Je sais que tout le monde nous regarde, me regarde, mais je les oublie rapidement, me concentrant sur mon combat. Mon adversaire fait un pas chassé et réussit à éviter mon crochet du droit. Il m'envoie un direct, que je pare sans problème. Ça ne me dérange pas d'accuser les coups. Au contraire, j'adore cela car la douleur est ma meilleure amie. Elle me permet de me concentrer sur ça et rien d'autre. Elle ne m'atteint pas, mais vit en moi et me permet de la sentir autrement.

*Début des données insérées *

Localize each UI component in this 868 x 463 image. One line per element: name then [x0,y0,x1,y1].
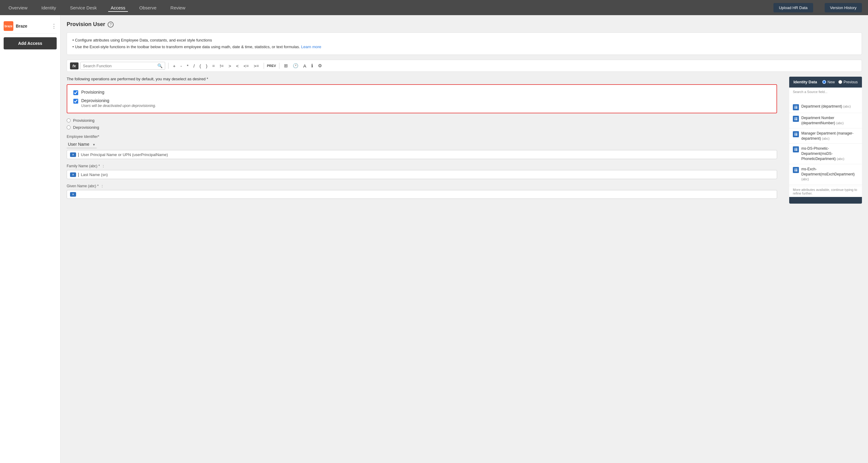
new-previous-radio-group: New Previous [822,80,858,84]
radio-deprovisioning[interactable] [67,125,71,129]
field-icon-1 [793,104,799,110]
previous-radio-label[interactable]: Previous [838,80,858,84]
identity-panel-footer: More attributes available, continue typi… [789,186,862,197]
sidebar: braze Braze ⋮ Add Access [0,15,61,463]
nav-service-desk[interactable]: Service Desk [68,4,99,12]
toolbar-multiply[interactable]: * [185,63,190,69]
info-line1: • Configure attributes using Employee Da… [72,37,856,43]
svg-rect-3 [794,117,797,120]
info-box: • Configure attributes using Employee Da… [67,32,862,55]
last-name-chip-row: ✕ | Last Name (sn) [67,170,777,179]
search-icon: 🔍 [157,63,162,68]
identity-search-field[interactable]: Search a Source field... department [789,88,862,100]
chip-x-icon[interactable]: ✕ [72,153,74,156]
svg-rect-0 [794,106,797,109]
toolbar-not-equals[interactable]: != [218,63,225,69]
toolbar-lte[interactable]: <= [242,63,251,69]
search-function-input[interactable] [83,64,155,68]
last-name-chip[interactable]: ✕ [70,173,76,177]
upn-chip-row: ✕ | User Principal Name or UPN (userPrin… [67,150,777,159]
radio-deprovisioning-label: Deprovisioning [73,125,99,130]
nav-overview[interactable]: Overview [6,4,30,12]
svg-rect-9 [794,148,797,151]
help-icon[interactable]: ? [107,22,114,28]
toolbar-text-icon[interactable]: A [302,63,308,69]
given-name-chip-row: ✕ [67,190,777,199]
chip-x-icon2[interactable]: ✕ [72,173,74,176]
nav-access[interactable]: Access [108,4,128,12]
upn-chip[interactable]: ✕ [70,152,76,157]
toolbar-open-paren[interactable]: ( [198,63,203,69]
company-name: Braze [16,24,27,29]
toolbar-plus[interactable]: + [172,63,177,69]
toolbar-gte[interactable]: >= [252,63,261,69]
deprovisioning-checkbox-row: Deprovisioning Users will be deactivated… [73,98,770,108]
toolbar-table-icon[interactable]: ⊞ [282,62,289,69]
toolbar-minus[interactable]: - [179,63,183,69]
pipe-separator: | [78,152,79,157]
provisioning-checkbox[interactable] [73,90,78,95]
provisioning-label: Provisioning [81,90,104,95]
provisioning-checkbox-row: Provisioning [73,90,770,95]
identity-data-panel: Identity Data New Previous Search a Sour [789,77,862,204]
list-item[interactable]: Department (department) (abc) [789,101,862,113]
last-name-chip-text: Last Name (sn) [81,173,774,177]
toolbar-clock-icon[interactable]: 🕐 [291,62,300,69]
svg-rect-12 [794,168,797,172]
employee-identifier-select[interactable]: User Name [67,141,97,148]
search-function-input-wrap[interactable]: 🔍 [80,62,165,70]
search-source-hint: Search a Source field... [793,90,858,94]
toolbar-prev-button[interactable]: PREV [267,64,276,68]
radio-deprovisioning-row: Deprovisioning [67,125,777,130]
toolbar-equals[interactable]: = [211,63,216,69]
new-radio-label[interactable]: New [822,80,835,84]
new-radio[interactable] [822,80,826,84]
given-name-chip[interactable]: ✕ [70,192,76,197]
family-name-section: Family Name (abc) * : ✕ | Last Name (sn) [67,164,777,179]
field-text-2: Department Number (departmentNumber) (ab… [801,116,858,126]
given-name-label: Given Name (abc) * : [67,184,777,188]
employee-identifier-select-wrap[interactable]: User Name ▼ [67,141,97,148]
learn-more-link[interactable]: Learn more [301,44,321,49]
deprovisioning-sublabel: Users will be deactivated upon deprovisi… [81,104,156,108]
version-history-button[interactable]: Version History [825,3,862,12]
add-access-button[interactable]: Add Access [4,37,57,50]
nav-identity[interactable]: Identity [39,4,59,12]
chip-x-icon3[interactable]: ✕ [72,193,74,196]
toolbar-divide[interactable]: / [192,63,196,69]
identity-data-title: Identity Data [794,80,817,84]
sidebar-menu-dots[interactable]: ⋮ [51,23,57,29]
field-text-4: ms-DS-Phonetic-Department(msDS-PhoneticD… [801,146,858,161]
svg-rect-6 [794,133,797,136]
list-item[interactable]: Manager Department (manager-department) … [789,128,862,144]
identity-data-list: Department (department) (abc) Department… [789,100,862,186]
employee-identifier-section: Employee Identifier* User Name ▼ ✕ | Use… [67,134,777,159]
radio-provisioning[interactable] [67,119,71,122]
toolbar-info-icon[interactable]: ℹ [310,62,315,69]
field-icon-3 [793,131,799,137]
field-text-1: Department (department) (abc) [801,104,858,109]
page-title: Provision User [67,21,105,28]
field-icon-4 [793,146,799,152]
identity-search-input[interactable]: department [793,94,858,98]
nav-review[interactable]: Review [168,4,188,12]
list-item[interactable]: ms-DS-Phonetic-Department(msDS-PhoneticD… [789,144,862,164]
previous-radio[interactable] [838,80,842,84]
info-line2: • Use the Excel-style functions in the t… [72,43,856,50]
employee-identifier-label: Employee Identifier* [67,134,777,139]
toolbar-close-paren[interactable]: ) [204,63,209,69]
radio-provisioning-row: Provisioning [67,118,777,123]
toolbar-gt[interactable]: > [227,63,233,69]
sidebar-logo: braze Braze ⋮ [4,19,57,34]
list-item[interactable]: ms-Exch-Department(msExchDepartment) (ab… [789,164,862,185]
nav-observe[interactable]: Observe [137,4,159,12]
deprovisioning-checkbox[interactable] [73,99,78,104]
logo-icon: braze [4,21,13,31]
list-item[interactable]: Department Number (departmentNumber) (ab… [789,113,862,128]
operations-box: Provisioning Deprovisioning Users will b… [67,84,777,113]
field-text-5: ms-Exch-Department(msExchDepartment) (ab… [801,167,858,182]
toolbar-settings-icon[interactable]: ⚙ [316,62,323,69]
operations-label: The following operations are performed b… [67,77,777,81]
upload-hr-data-button[interactable]: Upload HR Data [773,3,813,12]
toolbar-lt[interactable]: < [235,63,240,69]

Cependant, je suis tellement agressif ce soir que rien ne m'arrête, pas même Asher, Emilio ou Alex, qui s'entraînent avec moi. Ce n'est que lorsque cet abruti de boxer tombe par terre que ses potes l'entraînent hors du ring, non sans me jeter des regards furieux. Je suis en sueur, je suis assoiffé, mais pas moins en colère.
― Ce n'est pas en démolissant ce pauvre type que tu te sentiras mieux, me dit Asher. C'était sa première fois au centre, en plus. Crois-tu qu'il reviendra, maintenant ?
Honnêtement, je m'en bats les c$%?%$ et hausse les épaules, ce qui arrache un long soupir à mon pote.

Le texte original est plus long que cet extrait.